June 25 (Bloomberg) -- American Express Co., the biggest U.S. credit-card company by purchases and cash advances, said customers are falling behind on their debt at a faster-than- anticipated pace, signaling the economy is worsening.

``Business conditions continue to weaken in the U.S. and so far this month we have seen credit indicators deteriorate beyond our expectations,'' Chief Executive Officer Kenneth Chenault said in a statement today announcing the company would receive as much as $1.8 billion in a settlement with competitor MasterCard Inc.

American Express and rivals Capital One Financial Corp. and Discover Financial Services have fallen more than 30 percent in the past 12 months in New York trading as the housing slump hurts consumers' ability to repay debt of all kinds. New York-based American Express adopted a ``cautious view'' for the year in January after cardholder spending slowed and delinquencies rose in December.

``If you look at the employment situation, clearly that's deteriorated, and consumer confidence is down as well,'' said Sanjay Sakhrani, an analyst with KBW Inc. in New York who has a ``market perform'' rating on the stock. ``Both play a key role in the credit-card industry.''

The U.S. lost jobs in May for a fifth month and the unemployment rate rose by the most in more than two decades. Payrolls fell by 49,000 after a 28,000 drop in April, the Labor Department said June 6. The jobless rate increased by half a point to 5.5 percent.

Consumer Confidence

Confidence among Americans dropped to the lowest level in 16 years, the Conference Board said yesterday. Consumers, whose spending accounts for more than two-thirds of gross domestic product, are being hurt by the housing slump, rising unemployment and higher food and fuel bills.

American Express declined 43 cents to $41.67 at 10:33 a.m. in New York Stock Exchange composite trading.

First-quarter loss provisions in the company's U.S. card business rose 52 percent to $881 million as net income declined 11 percent to $974 million.

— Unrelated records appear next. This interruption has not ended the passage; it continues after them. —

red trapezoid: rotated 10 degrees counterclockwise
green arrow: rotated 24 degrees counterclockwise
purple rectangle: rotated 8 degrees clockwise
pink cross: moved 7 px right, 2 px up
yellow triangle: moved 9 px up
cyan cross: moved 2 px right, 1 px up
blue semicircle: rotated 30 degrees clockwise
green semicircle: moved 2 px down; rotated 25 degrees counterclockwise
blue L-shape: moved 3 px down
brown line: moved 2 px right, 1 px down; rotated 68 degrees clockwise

MasterCard, which runs a network and doesn't extend loans to consumers, gained $13.36, or 4.8 percent, to $293.73. The company has climbed 81 percent over 12 months.

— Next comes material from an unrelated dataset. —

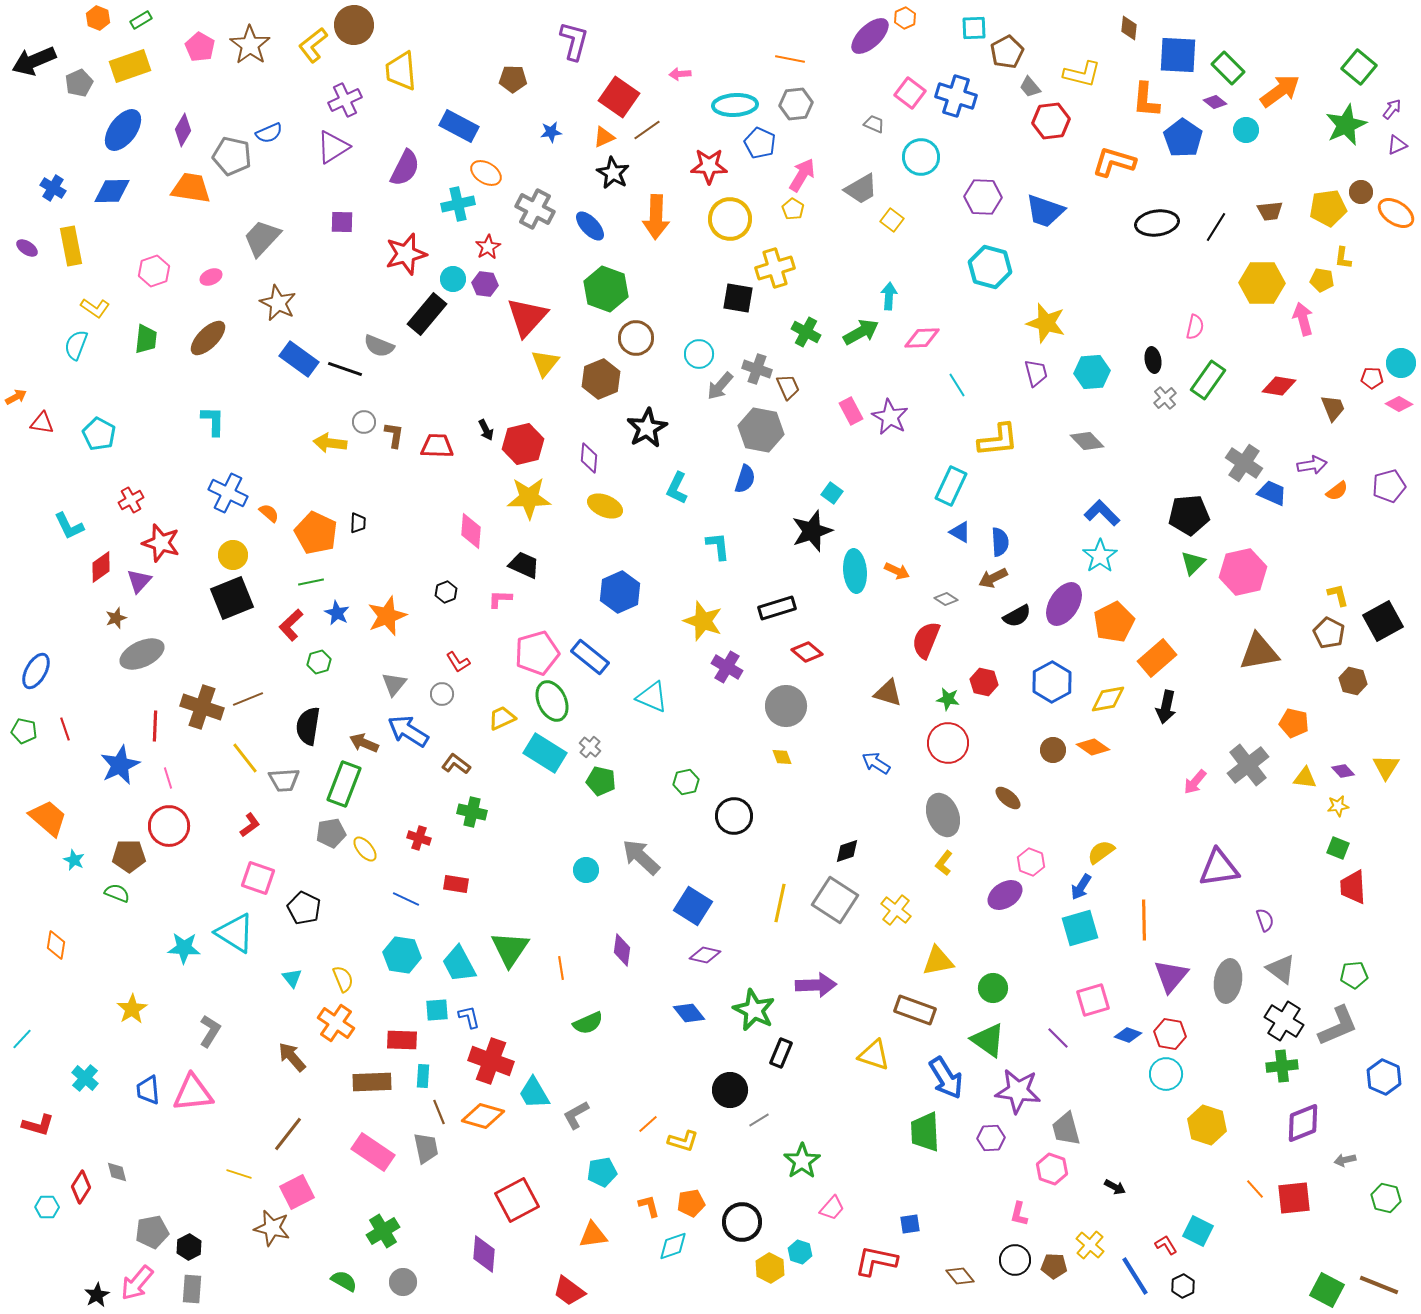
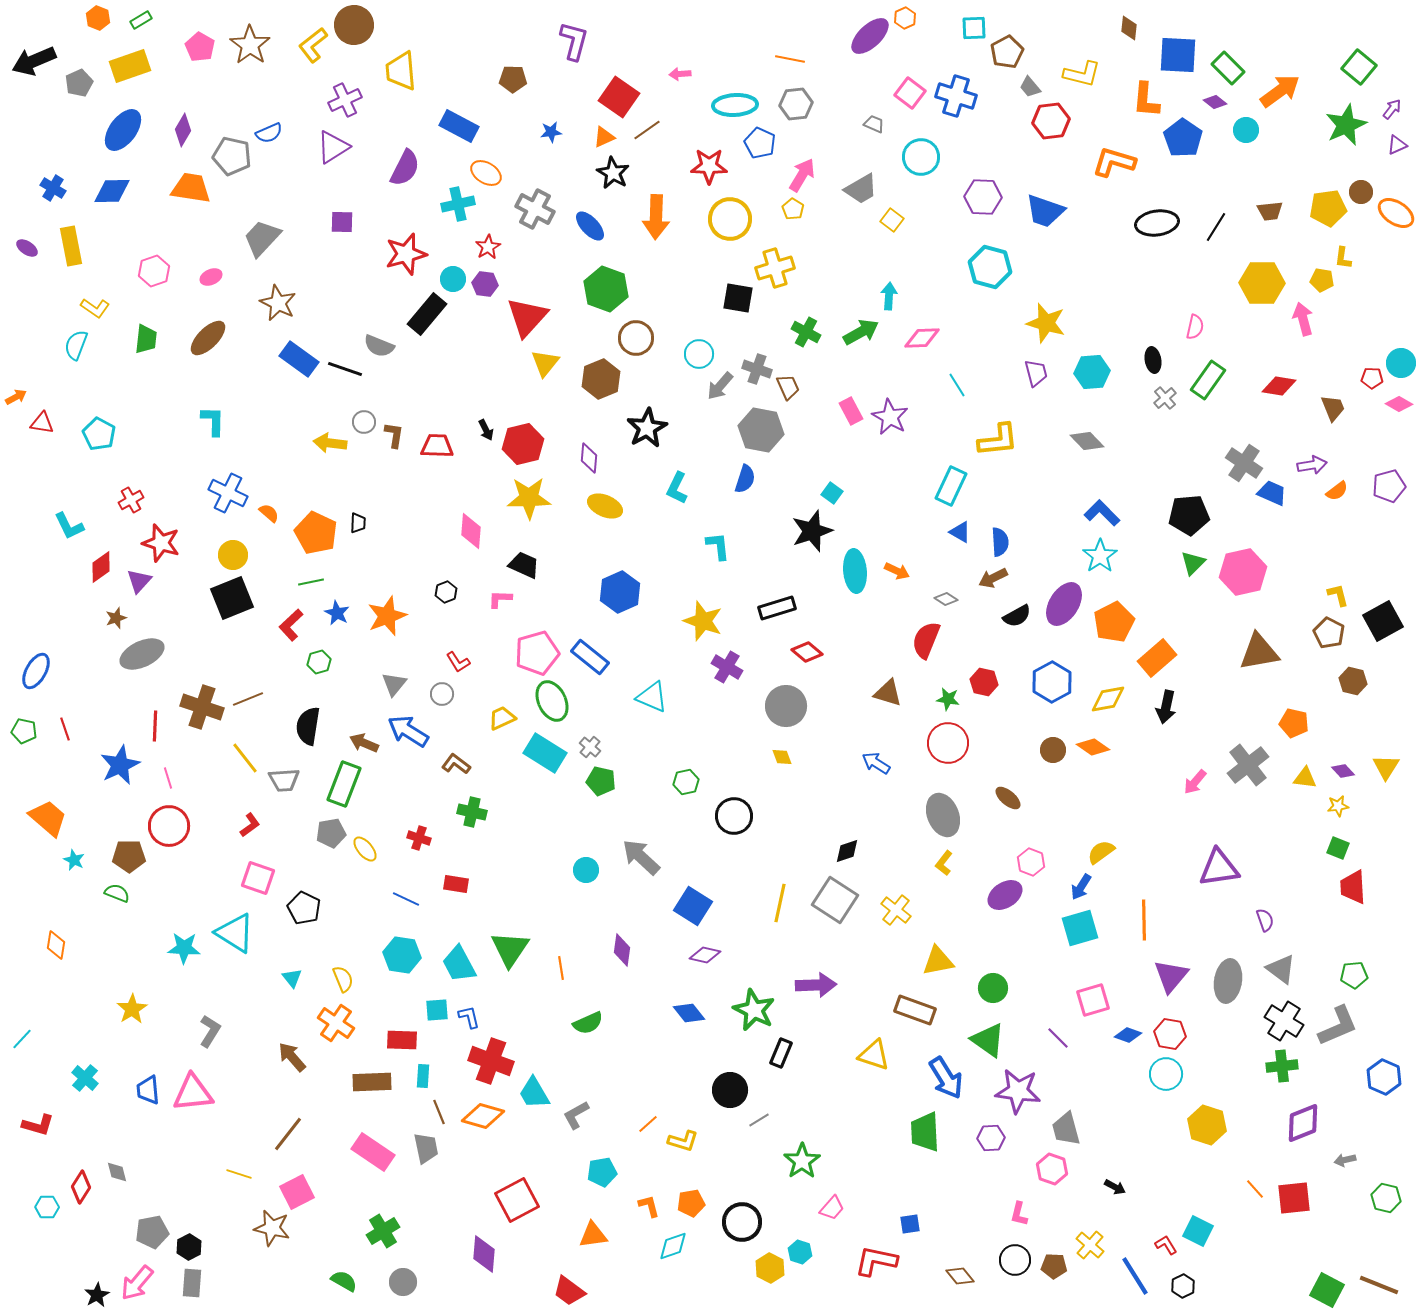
gray rectangle at (192, 1289): moved 6 px up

The legal accord is ``an overhang that's eliminated,'' said Sakhrani. ``The amount of the settlement is not ideal, but it's a manageable amount.'' MasterCard had net income of $446.9 million in the first quarter.

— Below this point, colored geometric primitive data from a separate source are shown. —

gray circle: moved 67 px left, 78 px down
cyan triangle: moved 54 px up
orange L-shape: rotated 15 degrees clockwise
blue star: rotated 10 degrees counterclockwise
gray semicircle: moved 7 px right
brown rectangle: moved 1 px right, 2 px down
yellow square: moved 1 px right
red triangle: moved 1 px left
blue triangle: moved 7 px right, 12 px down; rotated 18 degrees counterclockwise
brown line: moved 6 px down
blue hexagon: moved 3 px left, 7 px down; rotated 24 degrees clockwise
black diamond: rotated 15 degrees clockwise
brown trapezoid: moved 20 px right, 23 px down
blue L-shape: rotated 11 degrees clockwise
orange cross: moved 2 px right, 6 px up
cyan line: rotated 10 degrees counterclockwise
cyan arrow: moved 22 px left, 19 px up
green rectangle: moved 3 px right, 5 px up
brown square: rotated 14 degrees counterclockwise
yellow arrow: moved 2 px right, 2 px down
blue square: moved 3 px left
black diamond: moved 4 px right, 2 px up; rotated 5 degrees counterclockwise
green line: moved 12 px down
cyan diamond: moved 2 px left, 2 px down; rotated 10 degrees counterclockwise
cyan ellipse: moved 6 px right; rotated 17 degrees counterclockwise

MasterCard will pay as much as $1.8 billion over three years to settle the complaint that it blocked banks from issuing American Express cards.

`A Cushion'

``The settlement was higher than we thought it would be,'' said Sakhrani. ``It's clearly a cushion'' for American Express against bad loans.

American Express sued competitors MasterCard and Visa Inc. in November 2004 after the U.S. Supreme Court ruled they violated antitrust laws by preventing member banks from offering rival cards. Citigroup Inc. and Bank of America Corp., the two biggest U.S. banks, later agreed to offer American Express services.

Visa settled in November for $2.25 billion.